| name | to-tickets |
| description | Break a plan, spec, or current conversation into tracer-bullet tickets with explicit blocking edges, published as local Markdown or native tracker relationships. |
To Tickets
Break a plan, spec, or conversation into tickets — tracer-bullet vertical slices, each declaring the tickets that block it.
The issue tracker and workflow label vocabulary should already be configured. Run $setup-matt-pocock-skills if they are not.
Process
1. Gather context
Work from the context already in the conversation. If the user passes a spec path, issue number, or URL, fetch it and read its full body and comments.
2. Explore the codebase when needed
Understand enough of the current code to draft realistic slices. Use the project's domain glossary vocabulary in ticket titles and descriptions, and respect ADRs in the area being changed.

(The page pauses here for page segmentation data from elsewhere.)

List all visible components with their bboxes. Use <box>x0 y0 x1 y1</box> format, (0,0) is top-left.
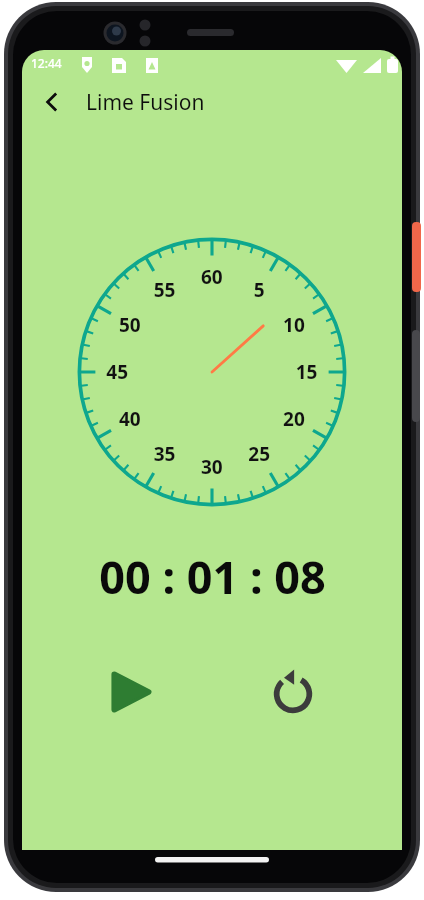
button[interactable]: Start timer <box>92 653 170 731</box>
button[interactable]: Back <box>28 78 76 126</box>
staticText: 12:44 <box>31 55 62 71</box>
staticText: Lime Fusion <box>86 88 205 117</box>
staticText: 00 : 01 : 08 <box>99 546 326 607</box>
button[interactable]: Reset timer <box>254 653 332 731</box>
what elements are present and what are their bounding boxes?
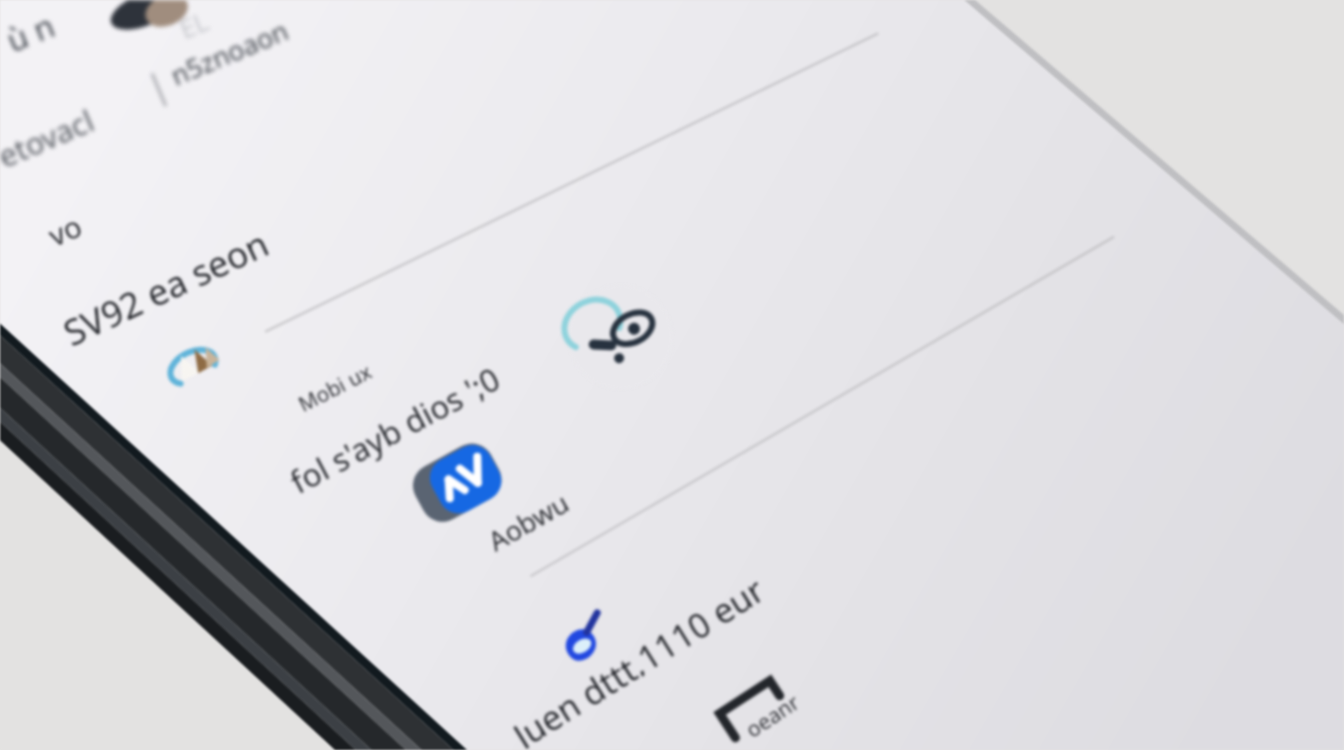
button[interactable]: Settings screen bbox=[0, 0, 1344, 750]
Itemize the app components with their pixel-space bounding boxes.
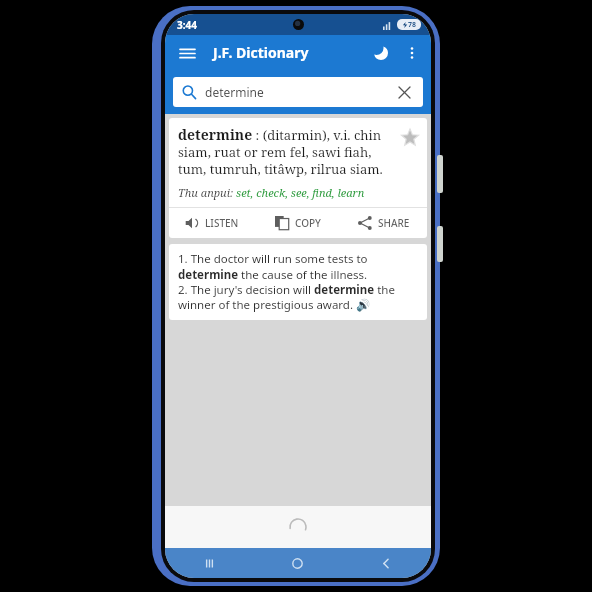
button[interactable]: More options [397, 38, 427, 68]
staticText: determine : (ditarmin), v.i. chin siam, … [178, 125, 397, 178]
button[interactable]: Toggle dark mode [365, 37, 397, 69]
staticText: LISTEN [205, 216, 239, 230]
button[interactable]: COPY [255, 208, 341, 238]
button[interactable]: Open navigation drawer [171, 37, 203, 69]
button[interactable]: LISTEN [169, 208, 255, 238]
staticText: COPY [295, 216, 321, 230]
staticText: 3:44 [177, 18, 197, 32]
button[interactable]: 1. The doctor will run some tests to det… [169, 244, 427, 320]
staticText: determine [205, 84, 264, 100]
staticText: 78 [408, 20, 417, 30]
button[interactable]: Clear search [394, 82, 414, 102]
staticText: 1. The doctor will run some tests to det… [178, 251, 418, 312]
button[interactable]: Back [342, 548, 431, 578]
button[interactable]: Recents [165, 548, 253, 578]
button[interactable]: Add to favourites [397, 125, 423, 151]
button[interactable]: Home [253, 548, 342, 578]
staticText: J.F. Dictionary [213, 43, 309, 62]
staticText: Thu anpui: set, check, see, find, learn [178, 185, 365, 200]
button[interactable]: determine : (ditarmin), v.i. chin siam, … [169, 118, 427, 238]
button[interactable]: determine [173, 77, 423, 107]
staticText: SHARE [378, 216, 410, 230]
button[interactable]: SHARE [341, 208, 427, 238]
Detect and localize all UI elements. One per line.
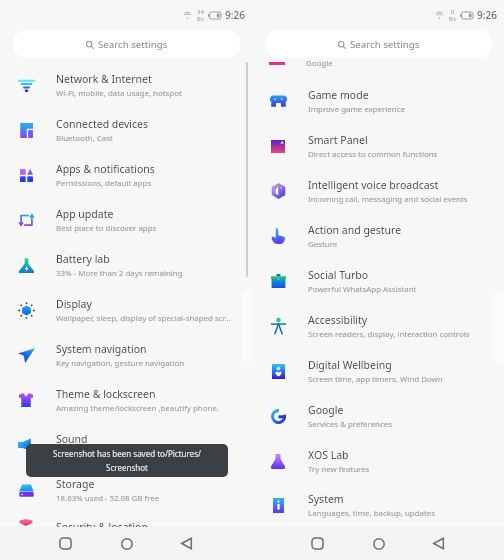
button[interactable]: Action and gesture	[252, 214, 504, 259]
staticText: 18.63% used - 52.08 GB free	[56, 493, 160, 504]
staticText: B/s	[197, 16, 204, 22]
button[interactable]: Sound	[0, 423, 252, 468]
staticText: Theme & lockscreen	[56, 387, 156, 401]
button[interactable]: Accessibility	[252, 304, 504, 349]
button[interactable]: Google	[252, 394, 504, 439]
button[interactable]: Theme & lockscreen	[0, 378, 252, 423]
staticText: Search settings	[98, 38, 168, 51]
button[interactable]: Security & location	[0, 520, 252, 527]
staticText: 9:26	[477, 8, 497, 22]
button[interactable]: Home	[365, 530, 392, 557]
staticText: Storage	[56, 477, 95, 491]
button[interactable]: Intelligent voice broadcast	[252, 169, 504, 214]
button[interactable]: System	[252, 484, 504, 527]
staticText: Permissions, default apps	[56, 178, 152, 189]
button[interactable]: Display	[0, 288, 252, 333]
staticText: Improve game experience	[308, 104, 405, 115]
button[interactable]: Digital Wellbeing	[252, 349, 504, 394]
staticText: Smart Panel	[308, 133, 368, 147]
staticText: Google	[308, 403, 344, 417]
staticText: Services & preferences	[308, 419, 392, 430]
staticText: Game mode	[308, 88, 369, 102]
button[interactable]: Connected devices	[0, 108, 252, 153]
staticText: 0	[451, 8, 455, 16]
staticText: App update	[56, 207, 114, 221]
button[interactable]: Back	[425, 530, 452, 557]
button[interactable]: Battery lab	[0, 243, 252, 288]
staticText: Apps & notifications	[56, 162, 155, 176]
button[interactable]: Social Turbo	[252, 259, 504, 304]
button[interactable]: Search settings	[265, 30, 492, 58]
staticText: Display	[56, 297, 92, 311]
staticText: Gesture	[308, 239, 338, 250]
staticText: Intelligent voice broadcast	[308, 178, 439, 192]
button[interactable]: Recents	[304, 530, 331, 557]
button[interactable]: Apps & notifications	[0, 153, 252, 198]
button[interactable]: Network & Internet	[0, 63, 252, 108]
staticText: Sound	[56, 432, 88, 446]
button[interactable]: XOS Lab	[252, 439, 504, 484]
button[interactable]: Game mode	[252, 79, 504, 124]
staticText: System	[308, 492, 344, 506]
staticText: Security & location	[56, 520, 148, 527]
staticText: Wallpaper, sleep, display of special-sha…	[56, 313, 231, 324]
staticText: Digital Wellbeing	[308, 358, 392, 372]
button[interactable]: Smart Panel	[252, 124, 504, 169]
staticText: Incoming call, messaging and social even…	[308, 194, 468, 205]
staticText: Screen readers, display, interaction con…	[308, 329, 470, 340]
staticText: Connected devices	[56, 117, 149, 131]
staticText: System navigation	[56, 342, 147, 356]
button[interactable]: Search settings	[13, 30, 240, 58]
staticText: Languages, time, backup, updates	[308, 508, 435, 519]
staticText: Try new features	[308, 464, 370, 475]
staticText: Bluetooth, Cast	[56, 133, 113, 144]
staticText: Key navigation, gesture navigation	[56, 358, 185, 369]
staticText: Screenshot has been saved to/Pictures/ S…	[53, 448, 201, 473]
staticText: 33% - More than 2 days remaining	[56, 268, 183, 279]
staticText: Action and gesture	[308, 223, 402, 237]
button[interactable]: Recents	[52, 530, 79, 557]
staticText: Screen time, app timers, Wind Down	[308, 374, 443, 385]
staticText: Accessibility	[308, 313, 368, 327]
staticText: 9:26	[225, 8, 245, 22]
staticText: XOS Lab	[308, 448, 349, 462]
staticText: Search settings	[350, 38, 420, 51]
staticText: Powerful WhatsApp Assistant	[308, 284, 417, 295]
staticText: B/s	[449, 16, 456, 22]
staticText: Social Turbo	[308, 268, 369, 282]
button[interactable]: App update	[0, 198, 252, 243]
button[interactable]: Back	[173, 530, 200, 557]
staticText: Amazing theme/lockscreen ,beautify phone…	[56, 403, 219, 414]
staticText: Battery lab	[56, 252, 110, 266]
staticText: Google	[306, 58, 333, 69]
staticText: Best place to discover apps	[56, 223, 157, 234]
button[interactable]: Storage	[0, 468, 252, 513]
staticText: Network & Internet	[56, 72, 152, 86]
staticText: Direct access to common functions	[308, 149, 438, 160]
staticText: 34	[197, 8, 204, 16]
staticText: Wi-Fi, mobile, data usage, hotspot	[56, 88, 182, 99]
button[interactable]: Home	[113, 530, 140, 557]
button[interactable]: System navigation	[0, 333, 252, 378]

Look for prefactoring that makes the feature easier: make the change easy, then make the easy change.
3. Draft tracer bullets
For ordinary work, every ticket must:
- Cut a narrow but complete path through the layers it actually touches — vertical, not one horizontal layer
- Be demoable or independently verifiable
- Fit in one fresh context window
- Declare every blocking edge; no blockers means it can start immediately
Prefactoring may come first when it creates the seam needed by later tracer bullets.
Wide refactors
A wide refactor is the exception to vertical slicing: one mechanical change, such as renaming a shared column or retyping a common symbol, whose blast radius fans across the codebase so no narrow vertical slice can land green.
Sequence a wide refactor as expand–contract:
- Expand — add the new form beside the old without breaking callers.
- Migrate — move callers in batches sized by blast radius, such as one package or directory per ticket. Every batch is blocked by expand.
- Contract — remove the old form only after every migration ticket is complete.
Keep CI green after each ticket. If individual migration batches cannot stay green, use an integration branch and make them all block one final integrate-and-verify ticket. Treat this as an explicit exception, not a reason to turn ordinary feature work into horizontal slices.
4. Confirm the breakdown
Present a numbered list. For every ticket show:
- Title
- Blocked by
- What it delivers
Ask the user whether the granularity and blocking edges are correct and whether tickets should be merged or split. Iterate until the user approves the breakdown.
5. Publish to the configured tracker
Publish blockers before dependents.
- Local files → write one ticket-set file at the location configured in
docs/agents/issue-tracker.md (default .scratch/<feature-slug>/tickets.md). List tickets in dependency order, represent blocking edges by title, and record the configured ready state on each ticket.
- Real issue tracker → publish one issue per ticket. Prefer native parent/sub-issue and blocking relationships; use body references as the fallback. Apply the
ready-for-agent label unless instructed otherwise.
Do not close or modify the parent issue.
Tickets:
A one-line summary of what these tickets build, with a reference to the source spec when one exists.
Work the frontier: any ticket whose blockers are complete. A purely linear chain is worked top to bottom.
Status: ready-for-agent (or the configured equivalent)
What to build: The end-to-end behavior this ticket makes work, from the user's perspective.
Blocked by: The titles of the tickets that gate this one, or "None — can start immediately".
Parent
A reference to the parent issue, when one exists.
What to build
The end-to-end behavior this ticket makes work, from the user's perspective.
Acceptance criteria
Blocked by
- A reference to every blocking ticket, or "None — can start immediately".
In either form, avoid file paths and implementation snippets that will go stale. A concise prototype-derived state machine, reducer, schema, or type shape is acceptable when it is the clearest record of an agreed decision.
Work the frontier one ticket at a time through $delivery-loop, clearing task-specific context between independent tickets when practical.